## Required work
Repeat the whole listing. Keep it exact.

## Provided records

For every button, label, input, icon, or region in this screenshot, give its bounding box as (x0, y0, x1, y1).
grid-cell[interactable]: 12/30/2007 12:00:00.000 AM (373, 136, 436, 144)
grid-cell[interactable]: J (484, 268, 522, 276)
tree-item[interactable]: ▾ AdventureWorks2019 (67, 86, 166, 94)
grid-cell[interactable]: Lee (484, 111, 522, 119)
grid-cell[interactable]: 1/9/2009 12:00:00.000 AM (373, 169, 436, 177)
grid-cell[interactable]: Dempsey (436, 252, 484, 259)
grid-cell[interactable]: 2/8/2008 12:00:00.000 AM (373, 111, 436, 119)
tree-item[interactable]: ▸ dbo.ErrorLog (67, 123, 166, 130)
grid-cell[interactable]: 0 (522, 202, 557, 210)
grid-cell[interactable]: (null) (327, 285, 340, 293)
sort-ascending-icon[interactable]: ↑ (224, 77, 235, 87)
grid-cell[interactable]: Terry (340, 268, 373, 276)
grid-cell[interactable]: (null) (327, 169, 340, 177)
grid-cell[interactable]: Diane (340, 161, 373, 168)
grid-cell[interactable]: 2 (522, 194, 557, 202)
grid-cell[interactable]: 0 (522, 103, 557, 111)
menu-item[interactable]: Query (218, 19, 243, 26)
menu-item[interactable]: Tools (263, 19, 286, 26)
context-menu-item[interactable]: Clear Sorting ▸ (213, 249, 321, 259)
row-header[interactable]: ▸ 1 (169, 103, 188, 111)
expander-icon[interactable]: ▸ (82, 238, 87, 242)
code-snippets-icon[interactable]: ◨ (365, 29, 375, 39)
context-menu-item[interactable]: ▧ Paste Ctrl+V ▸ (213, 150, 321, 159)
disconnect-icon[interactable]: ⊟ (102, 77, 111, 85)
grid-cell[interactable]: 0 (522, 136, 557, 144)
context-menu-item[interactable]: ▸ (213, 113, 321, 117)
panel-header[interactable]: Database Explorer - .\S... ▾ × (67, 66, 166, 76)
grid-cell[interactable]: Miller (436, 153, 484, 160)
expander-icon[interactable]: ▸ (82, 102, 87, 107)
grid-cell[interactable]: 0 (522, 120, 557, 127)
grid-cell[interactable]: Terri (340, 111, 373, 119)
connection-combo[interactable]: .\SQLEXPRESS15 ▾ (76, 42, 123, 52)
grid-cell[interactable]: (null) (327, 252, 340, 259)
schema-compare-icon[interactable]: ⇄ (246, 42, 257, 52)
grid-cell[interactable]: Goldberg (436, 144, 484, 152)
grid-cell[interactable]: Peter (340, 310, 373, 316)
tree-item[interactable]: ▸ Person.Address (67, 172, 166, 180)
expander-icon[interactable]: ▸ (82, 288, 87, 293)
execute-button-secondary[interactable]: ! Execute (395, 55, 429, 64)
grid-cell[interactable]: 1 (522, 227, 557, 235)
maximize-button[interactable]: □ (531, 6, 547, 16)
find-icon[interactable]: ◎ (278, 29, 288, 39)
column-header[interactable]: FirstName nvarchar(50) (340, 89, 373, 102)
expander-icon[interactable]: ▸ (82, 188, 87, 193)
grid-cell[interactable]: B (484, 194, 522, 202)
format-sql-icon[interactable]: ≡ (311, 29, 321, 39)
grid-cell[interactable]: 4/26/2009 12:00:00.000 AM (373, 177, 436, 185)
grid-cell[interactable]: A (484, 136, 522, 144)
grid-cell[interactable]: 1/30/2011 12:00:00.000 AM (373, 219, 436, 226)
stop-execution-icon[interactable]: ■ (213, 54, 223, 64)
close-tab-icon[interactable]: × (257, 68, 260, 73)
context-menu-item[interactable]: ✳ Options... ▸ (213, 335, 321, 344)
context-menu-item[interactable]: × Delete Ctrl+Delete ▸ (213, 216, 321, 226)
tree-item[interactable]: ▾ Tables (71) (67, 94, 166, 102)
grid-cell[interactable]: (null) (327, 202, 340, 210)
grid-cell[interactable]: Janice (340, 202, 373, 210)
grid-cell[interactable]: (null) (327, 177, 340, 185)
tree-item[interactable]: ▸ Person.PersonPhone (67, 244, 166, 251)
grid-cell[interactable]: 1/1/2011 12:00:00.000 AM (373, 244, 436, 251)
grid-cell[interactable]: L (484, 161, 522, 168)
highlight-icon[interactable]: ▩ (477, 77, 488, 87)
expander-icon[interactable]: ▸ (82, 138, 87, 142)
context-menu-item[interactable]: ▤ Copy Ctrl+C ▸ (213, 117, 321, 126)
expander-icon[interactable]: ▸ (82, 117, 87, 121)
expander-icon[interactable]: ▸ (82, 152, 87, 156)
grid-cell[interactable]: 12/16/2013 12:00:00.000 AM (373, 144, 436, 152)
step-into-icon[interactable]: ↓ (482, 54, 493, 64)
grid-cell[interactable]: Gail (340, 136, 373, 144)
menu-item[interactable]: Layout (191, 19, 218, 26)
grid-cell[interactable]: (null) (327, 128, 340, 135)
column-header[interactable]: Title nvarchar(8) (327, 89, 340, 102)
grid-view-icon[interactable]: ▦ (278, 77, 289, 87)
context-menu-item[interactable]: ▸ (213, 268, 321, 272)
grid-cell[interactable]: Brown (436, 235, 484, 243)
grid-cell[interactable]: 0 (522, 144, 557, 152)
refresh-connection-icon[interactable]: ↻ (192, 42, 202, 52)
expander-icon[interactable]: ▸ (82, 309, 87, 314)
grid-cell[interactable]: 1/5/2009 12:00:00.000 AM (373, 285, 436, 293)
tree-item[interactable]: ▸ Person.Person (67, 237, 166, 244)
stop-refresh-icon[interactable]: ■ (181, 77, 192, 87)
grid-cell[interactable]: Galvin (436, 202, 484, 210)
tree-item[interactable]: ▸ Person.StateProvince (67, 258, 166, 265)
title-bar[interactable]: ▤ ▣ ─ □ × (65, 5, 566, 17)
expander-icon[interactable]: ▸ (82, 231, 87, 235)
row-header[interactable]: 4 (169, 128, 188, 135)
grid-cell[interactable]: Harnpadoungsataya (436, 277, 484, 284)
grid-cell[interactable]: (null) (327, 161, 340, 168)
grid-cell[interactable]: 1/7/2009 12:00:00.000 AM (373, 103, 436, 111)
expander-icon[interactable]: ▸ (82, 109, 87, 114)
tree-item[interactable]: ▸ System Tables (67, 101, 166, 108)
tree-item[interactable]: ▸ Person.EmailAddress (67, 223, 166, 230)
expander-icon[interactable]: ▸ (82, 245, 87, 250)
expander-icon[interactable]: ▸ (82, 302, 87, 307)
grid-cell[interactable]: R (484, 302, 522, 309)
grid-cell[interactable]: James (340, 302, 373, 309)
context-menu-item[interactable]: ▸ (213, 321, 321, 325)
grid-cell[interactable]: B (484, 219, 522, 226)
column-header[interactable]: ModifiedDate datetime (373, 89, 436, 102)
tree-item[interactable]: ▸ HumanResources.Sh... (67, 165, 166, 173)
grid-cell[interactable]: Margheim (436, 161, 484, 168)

## Expected answer
For every button, label, input, icon, or region in this screenshot, give its bounding box as (x0, y0, x1, y1).
grid-cell[interactable]: 12/30/2007 12:00:00.000 AM (373, 136, 436, 144)
grid-cell[interactable]: J (484, 268, 522, 276)
tree-item[interactable]: ▾ AdventureWorks2019 (67, 86, 166, 94)
grid-cell[interactable]: Lee (484, 111, 522, 119)
grid-cell[interactable]: 1/9/2009 12:00:00.000 AM (373, 169, 436, 177)
grid-cell[interactable]: Dempsey (436, 252, 484, 259)
grid-cell[interactable]: 2/8/2008 12:00:00.000 AM (373, 111, 436, 119)
tree-item[interactable]: ▸ dbo.ErrorLog (67, 123, 166, 130)
grid-cell[interactable]: 0 (522, 202, 557, 210)
grid-cell[interactable]: (null) (327, 285, 340, 293)
sort-ascending-icon[interactable]: ↑ (224, 77, 235, 87)
grid-cell[interactable]: Terry (340, 268, 373, 276)
grid-cell[interactable]: (null) (327, 169, 340, 177)
grid-cell[interactable]: Diane (340, 161, 373, 168)
grid-cell[interactable]: 2 (522, 194, 557, 202)
grid-cell[interactable]: 0 (522, 103, 557, 111)
menu-item[interactable]: Query (218, 19, 243, 26)
menu-item[interactable]: Tools (263, 19, 286, 26)
context-menu-item[interactable]: Clear Sorting ▸ (213, 249, 321, 259)
row-header[interactable]: ▸ 1 (169, 103, 188, 111)
expander-icon[interactable]: ▸ (82, 238, 87, 242)
code-snippets-icon[interactable]: ◨ (365, 29, 375, 39)
context-menu-item[interactable]: ▧ Paste Ctrl+V ▸ (213, 150, 321, 159)
disconnect-icon[interactable]: ⊟ (102, 77, 111, 85)
grid-cell[interactable]: 0 (522, 136, 557, 144)
context-menu-item[interactable]: ▸ (213, 113, 321, 117)
panel-header[interactable]: Database Explorer - .\S... ▾ × (67, 66, 166, 76)
grid-cell[interactable]: Miller (436, 153, 484, 160)
expander-icon[interactable]: ▸ (82, 102, 87, 107)
grid-cell[interactable]: 0 (522, 120, 557, 127)
grid-cell[interactable]: Terri (340, 111, 373, 119)
connection-combo[interactable]: .\SQLEXPRESS15 ▾ (76, 42, 123, 52)
grid-cell[interactable]: (null) (327, 252, 340, 259)
schema-compare-icon[interactable]: ⇄ (246, 42, 257, 52)
grid-cell[interactable]: Goldberg (436, 144, 484, 152)
grid-cell[interactable]: Peter (340, 310, 373, 316)
tree-item[interactable]: ▸ Person.Address (67, 172, 166, 180)
expander-icon[interactable]: ▸ (82, 288, 87, 293)
execute-button-secondary[interactable]: ! Execute (395, 55, 429, 64)
grid-cell[interactable]: 1 (522, 227, 557, 235)
maximize-button[interactable]: □ (531, 6, 547, 16)
find-icon[interactable]: ◎ (278, 29, 288, 39)
column-header[interactable]: FirstName nvarchar(50) (340, 89, 373, 102)
expander-icon[interactable]: ▸ (82, 188, 87, 193)
grid-cell[interactable]: B (484, 194, 522, 202)
format-sql-icon[interactable]: ≡ (311, 29, 321, 39)
grid-cell[interactable]: 4/26/2009 12:00:00.000 AM (373, 177, 436, 185)
grid-cell[interactable]: A (484, 136, 522, 144)
grid-cell[interactable]: 1/30/2011 12:00:00.000 AM (373, 219, 436, 226)
stop-execution-icon[interactable]: ■ (213, 54, 223, 64)
close-tab-icon[interactable]: × (257, 68, 260, 73)
context-menu-item[interactable]: ✳ Options... ▸ (213, 335, 321, 344)
context-menu-item[interactable]: × Delete Ctrl+Delete ▸ (213, 216, 321, 226)
tree-item[interactable]: ▾ Tables (71) (67, 94, 166, 102)
grid-cell[interactable]: (null) (327, 202, 340, 210)
grid-cell[interactable]: Janice (340, 202, 373, 210)
grid-cell[interactable]: (null) (327, 177, 340, 185)
tree-item[interactable]: ▸ Person.PersonPhone (67, 244, 166, 251)
grid-cell[interactable]: 1/1/2011 12:00:00.000 AM (373, 244, 436, 251)
grid-cell[interactable]: L (484, 161, 522, 168)
highlight-icon[interactable]: ▩ (477, 77, 488, 87)
expander-icon[interactable]: ▸ (82, 138, 87, 142)
context-menu-item[interactable]: ▤ Copy Ctrl+C ▸ (213, 117, 321, 126)
expander-icon[interactable]: ▸ (82, 117, 87, 121)
expander-icon[interactable]: ▸ (82, 152, 87, 156)
grid-cell[interactable]: 12/16/2013 12:00:00.000 AM (373, 144, 436, 152)
step-into-icon[interactable]: ↓ (482, 54, 493, 64)
grid-cell[interactable]: Gail (340, 136, 373, 144)
menu-item[interactable]: Layout (191, 19, 218, 26)
grid-cell[interactable]: (null) (327, 128, 340, 135)
column-header[interactable]: Title nvarchar(8) (327, 89, 340, 102)
grid-view-icon[interactable]: ▦ (278, 77, 289, 87)
context-menu-item[interactable]: ▸ (213, 268, 321, 272)
grid-cell[interactable]: Brown (436, 235, 484, 243)
grid-cell[interactable]: 0 (522, 144, 557, 152)
refresh-connection-icon[interactable]: ↻ (192, 42, 202, 52)
expander-icon[interactable]: ▸ (82, 309, 87, 314)
grid-cell[interactable]: 1/5/2009 12:00:00.000 AM (373, 285, 436, 293)
tree-item[interactable]: ▸ Person.Person (67, 237, 166, 244)
stop-refresh-icon[interactable]: ■ (181, 77, 192, 87)
grid-cell[interactable]: Galvin (436, 202, 484, 210)
tree-item[interactable]: ▸ Person.StateProvince (67, 258, 166, 265)
title-bar[interactable]: ▤ ▣ ─ □ × (65, 5, 566, 17)
expander-icon[interactable]: ▸ (82, 231, 87, 235)
row-header[interactable]: 4 (169, 128, 188, 135)
grid-cell[interactable]: Harnpadoungsataya (436, 277, 484, 284)
grid-cell[interactable]: (null) (327, 161, 340, 168)
grid-cell[interactable]: 1/7/2009 12:00:00.000 AM (373, 103, 436, 111)
expander-icon[interactable]: ▸ (82, 109, 87, 114)
tree-item[interactable]: ▸ System Tables (67, 101, 166, 108)
tree-item[interactable]: ▸ Person.EmailAddress (67, 223, 166, 230)
expander-icon[interactable]: ▸ (82, 245, 87, 250)
expander-icon[interactable]: ▸ (82, 302, 87, 307)
grid-cell[interactable]: R (484, 302, 522, 309)
grid-cell[interactable]: James (340, 302, 373, 309)
context-menu-item[interactable]: ▸ (213, 321, 321, 325)
grid-cell[interactable]: B (484, 219, 522, 226)
column-header[interactable]: ModifiedDate datetime (373, 89, 436, 102)
tree-item[interactable]: ▸ HumanResources.Sh... (67, 165, 166, 173)
grid-cell[interactable]: Margheim (436, 161, 484, 168)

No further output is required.